Going on with the parallel of AI generated images and graphic designers, AI can generate all sorts of images. However, only the graphic designer at the end can verify the image quality and help with improvements, if needed. Lately, I have seen too many ugly images, which did not improve when people told me they were AI generated. Being able to generate images with AI does not make you a graphic designer. Being able to correct them and improve them, does.
5. Do we still need data scientists?
Following all that, we will not need pure implementers anymore. Especially for basic tasks, AI will get better and better and will make pure implementers less necessary. However, we will still need professionals who know about the data science process and its mathematical requirements, know how to correct and redirect the AI efforts, and how to interpret the AI generated results. In practice, we are moving from creating and training models and services towards consuming and refining them.
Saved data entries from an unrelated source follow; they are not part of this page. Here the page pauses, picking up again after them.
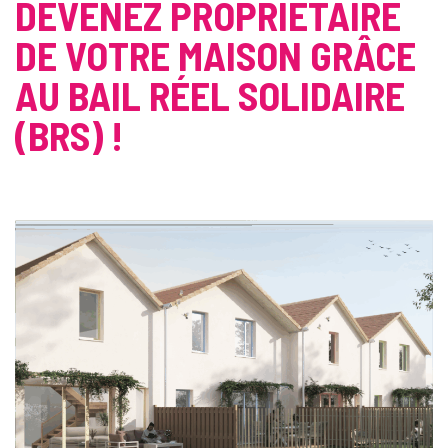
DEVENEZ PROPRIÉTAIRE
DE VOTRE MAISON GRÂCE
AU BAIL RÉEL SOLIDAIRE
(BRS) !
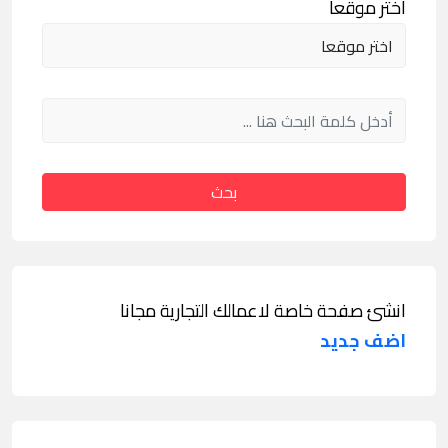
اختر موقعا
بحث
انشئ صفحة خاصة لاعمالك التجارية مجانا
اضف جديد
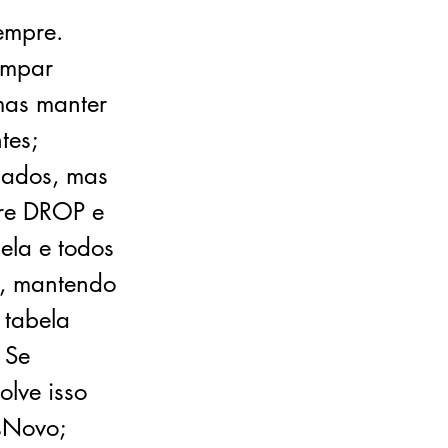
empre.
impar
mas manter
tes;
dados, mas
tre DROP e
la e todos
s, mantendo
 tabela
 Se
lve isso
sNovo;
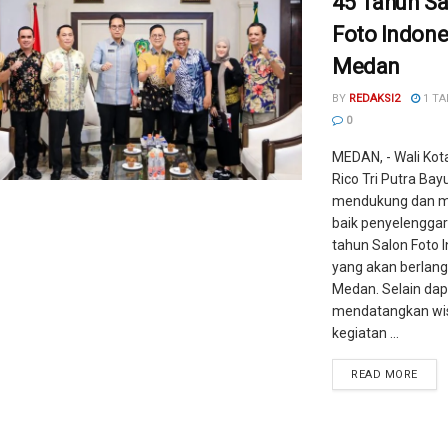
45 Tahun Sa
Foto Indone
Medan
BY
REDAKSI2
1 TA
0
MEDAN, - Wali Ko
Rico Tri Putra Ba
mendukung dan 
baik penyelengga
tahun Salon Foto 
yang akan berlang
Medan. Selain dap
mendatangkan wi
kegiatan ...
READ MORE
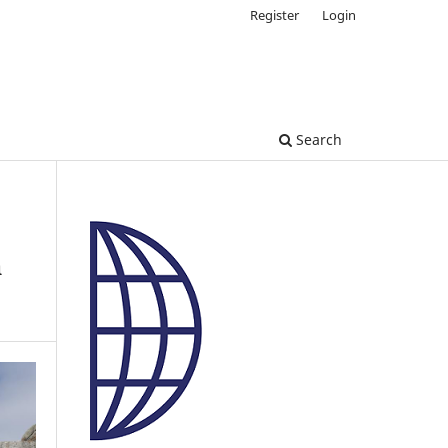
Register
Login
Search
a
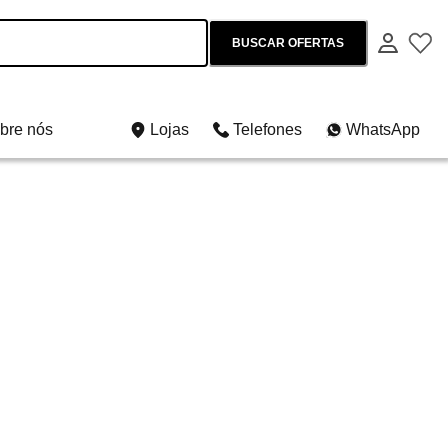
BUSCAR OFERTAS
bre nós
Lojas
Telefones
WhatsApp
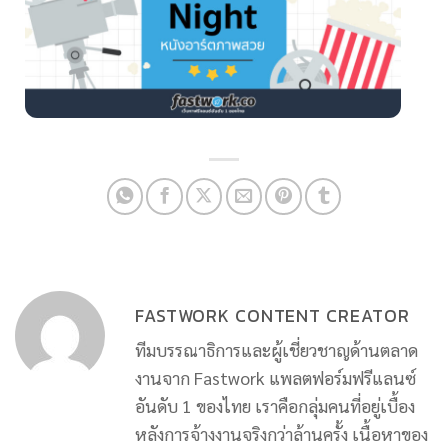
FASTWORK CONTENT CREATOR
ทีมบรรณาธิการและผู้เชี่ยวชาญด้านตลาด
งานจาก Fastwork แพลตฟอร์มฟรีแลนซ์
อันดับ 1 ของไทย เราคือกลุ่มคนที่อยู่เบื้อง
หลังการจ้างงานจริงกว่าล้านครั้ง เนื้อหาของ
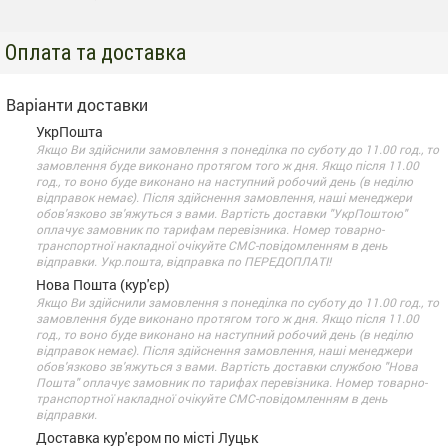
Оплата та доставка
Варіанти доставки
УкрПошта
Якщо Ви здійснили замовлення з понеділка по суботу до 11.00 год., то
замовлення буде виконано протягом того ж дня. Якщо після 11.00
год., то воно буде виконано на наступний робочий день (в неділю
відправок немає). Після здійснення замовлення, наші менеджери
обов'язково зв'яжуться з вами. Вартість доставки "УкрПоштою"
оплачує замовник по тарифам перевізника. Номер товарно-
транспортної накладної очікуйте СМС-повідомленням в день
відправки. Укр.пошта, відправка по ПЕРЕДОПЛАТІ!
Нова Пошта (кур'єр)
Якщо Ви здійснили замовлення з понеділка по суботу до 11.00 год., то
замовлення буде виконано протягом того ж дня. Якщо після 11.00
год., то воно буде виконано на наступний робочий день (в неділю
відправок немає). Після здійснення замовлення, наші менеджери
обов'язково зв'яжуться з вами. Вартість доставки службою "Нова
Пошта" оплачує замовник по тарифах перевізника. Номер товарно-
транспортної накладної очікуйте СМС-повідомленням в день
відправки.
Доставка кур'єром по місті Луцьк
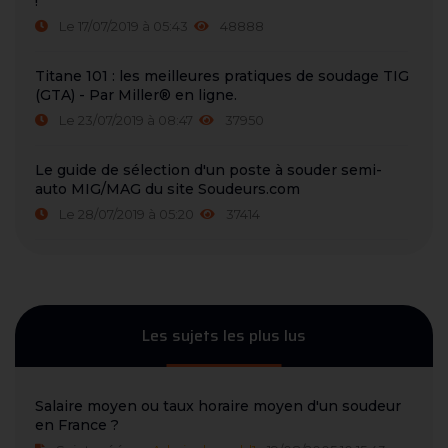
!
Le 17/07/2019 à 05:43
48888
Titane 101 : les meilleures pratiques de soudage TIG
(GTA) - Par Miller® en ligne.
Le 23/07/2019 à 08:47
37950
Le guide de sélection d'un poste à souder semi-
auto MIG/MAG du site Soudeurs.com
Le 28/07/2019 à 05:20
37414
Les sujets les plus lus
Salaire moyen ou taux horaire moyen d'un soudeur
en France ?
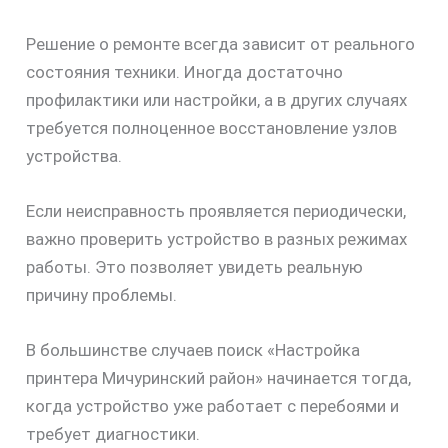
Решение о ремонте всегда зависит от реального
скидку
состояния техники. Иногда достаточно
30%
профилактики или настройки, а в других случаях
требуется полноценное восстановление узлов
устройства.
Если неисправность проявляется периодически,
важно проверить устройство в разных режимах
работы. Это позволяет увидеть реальную
причину проблемы.
В большинстве случаев поиск «Настройка
принтера Мичуринский район» начинается тогда,
когда устройство уже работает с перебоями и
требует диагностики.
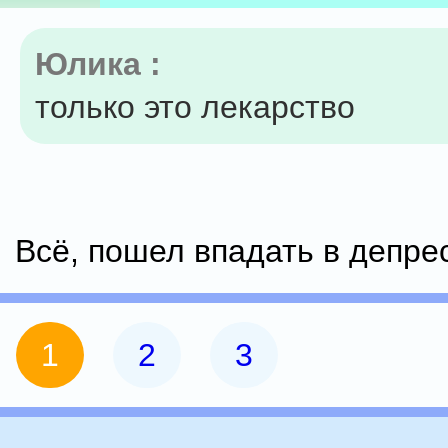
Юлика :
только это лекарство
Всё, пошел впадать в депрес
1
2
3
Long story short, we still need data scientists. Though, the role will probably change in the next future. It will focus more on the algorithms and the data science process, rather than on programming. At that, low code tools will make the implementation of the whole process even more approachable and faster. We will need more general data scientists, well-versed in the mathematics of the algorithms, good communicators, and skilled at guiding and correcting AI towards the desired result.
6. Is Data Science dead?
Data science is probably not dead, but surely it is changing. The best data scientist will not be who can code faster, but who can better direct the assembling of the data science project taking into account data integration, data quality, data history, machine learning algorithms, result interpretation, and correctness of the process.
Will we become more generalist? Probably, in the initial phase of a data science project, we will need more generalists to work more on the process. However, we will still need expert data scientists to review and correct the AI output. Just like for graphic designers, data scientists will take advantage of the new faster implementation of solutions via AI but will still need to remain vigilant about the quality of the AI provided solutions.